I am trying to copy memory from Pinned Memory to Device memory. The pinned memory is being modified by the CPU. In the device code, if I dont declare the Pinned memory as volatile, changes after memcopy are not picked up. If I declare the Pinned Memory as Volatile, memcopy won’t work. Is there a way I can force the copy from Pinned Memory to Device Memory (or shared memory) to not use cache?
Don’t really know what that means.
If you’re running into a compiler error, you can recast the pointer as needed.
If it is a runtime issue, you would need to provide an example.

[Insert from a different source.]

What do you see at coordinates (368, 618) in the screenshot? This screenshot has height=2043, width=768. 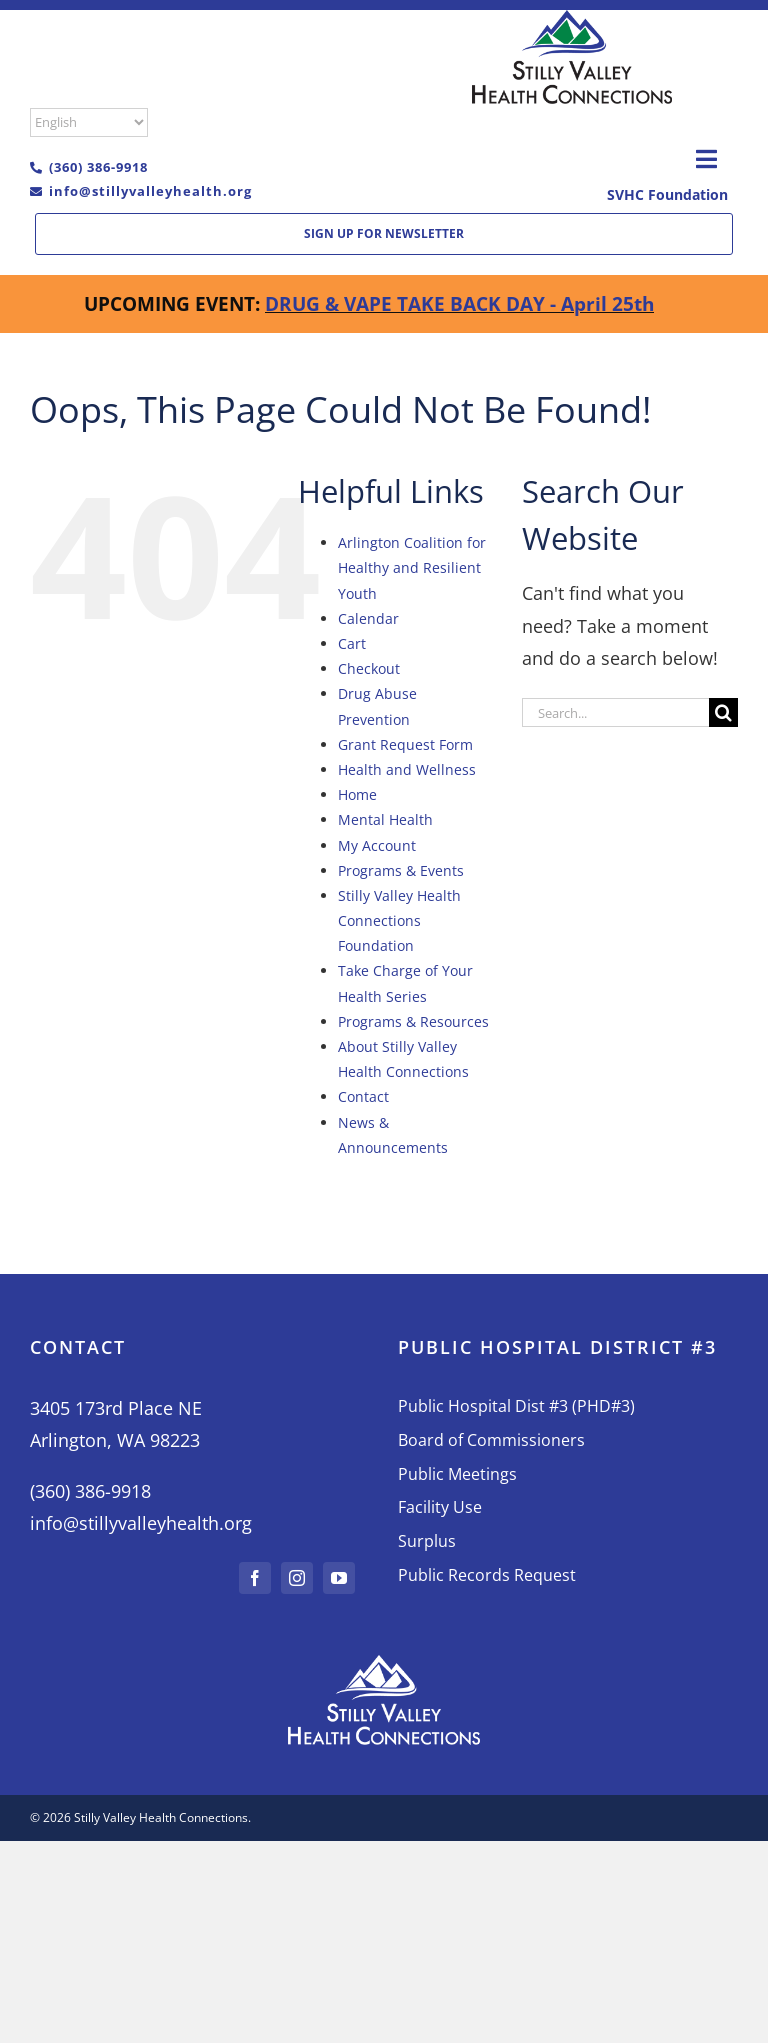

This example shows roughly what is need to communicate data between a running kernel and host code:
note that this can be extraordinarily difficult if your GPU is running in WDDM mode.
I am running into a compile error. If I recast the pointer, memcopy is unaware that the CPU might have changed the contents.
This example works for 1 int, volatile int * progress. What if progress was an array? One option is to modify the contents of progress in a loop. But this is slow; each iteration of loop takes ~1us, which is the round trip latency of the PCIE bridge and hence expected.
Is there a way to modify the contents of an array in pinned memory so that it is visible to the CPU in ~1us?
Sorry, most of your statements don’t make any sense to me.
If you want to provide a short complete code, I’ll take a look as time permits. Otherwise, perhaps someone else will be able to help.
__global__
void addPersist(int n, volatile rid * rid_h, volatile float * host_p, volatile uint64_t * host_w, volatile uint64_t * host_r, volatile uint64_t* kill, float * res) {
float y = 0.0f;
//only used by main thread
static uint64_t readIndex;
static rid rid_d;
static volatile int doWork;
static volatile float z;
doWork = 0;
__syncthreads();
while(doWork >= 0) {
if(threadIdx.x ==0 ) {
//memcpy(&rid_d, rid_h, sizeof(rid));
rid_d.ri = rid_h->ri;
rid_d.d = rid_h->d;
// here is where i am copying rid_h (in pinned memory) to rid_d
if( rid_d.ri > readIndex)
// if rid_h->ri is incremented by host, read rid_d->d and do work.
if( rid_d.ri > readIndex) {
z = rid_d.d;
doWork = 1;
}
}
//__threadfence();
__syncthreads();
if( doWork== 1) {
// I the work done here is dumb...
y = y + tanh(z);
}
__syncthreads();
if(threadIdx.x == 0) {
if( doWork) {
*host_r = *host_r + 1;
doWork = 0;
}
else
{
// if fill is set to 1 by host, stop doing work
if (*kill == 1)
doWork = -1;
}
}
__syncthreads();
}
int i = blockIdx.x*blockDim.x + threadIdx.x;
res[i] = y;
}
The code above is an example of a persistent kernel. Once initialized, it busy polls rid_h (modified by the host) for work to do.
It is killed if *kill is set to 1 by the host.
Line 19 won’t work since rid_h has to be declared volatile for the device thread to be aware that the host may modify its contents.
Instead, I have to copy the struct rid_h to rid_d in two steps since struct rid has 2 variables. These 2 lines take 1us each. Is there a way to copy the contents of rid_h to rid_d faster?
Note: If struct rid had 10 variables, it would take 10us to copy rid_h to rid_d.
The reason why I’m doing this is to get around the overhead of launching a kernel.
Just to be clear, I asked for a complete code. If that is not clear, I’ll be happy to further explain what it is I was asking for. Again; do as you wish. Perhaps someone else will jump in based on what you have posted.